▶ _Task goal_:
Look through the listing and locate every line containing the word "Building"; copy those lines.

▶ _Material supplied_:
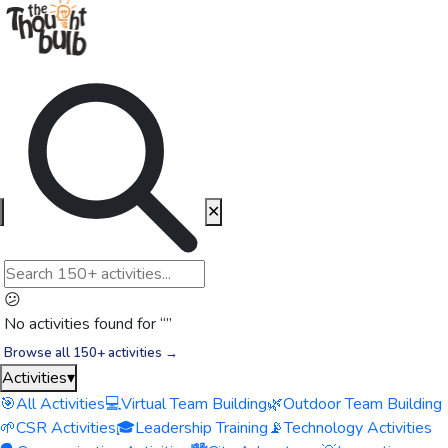
✕
😕
No activities found for “
”
Browse all 150+ activities →
Activities
▾
🎯
All Activities
💻
Virtual Team Building
🌿
Outdoor Team Building
🌱
CSR Activities
🎓
Leadership Training
📡
Technology Activities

▶ _Response to the exercise_:
Virtual Team Building
Outdoor Team Building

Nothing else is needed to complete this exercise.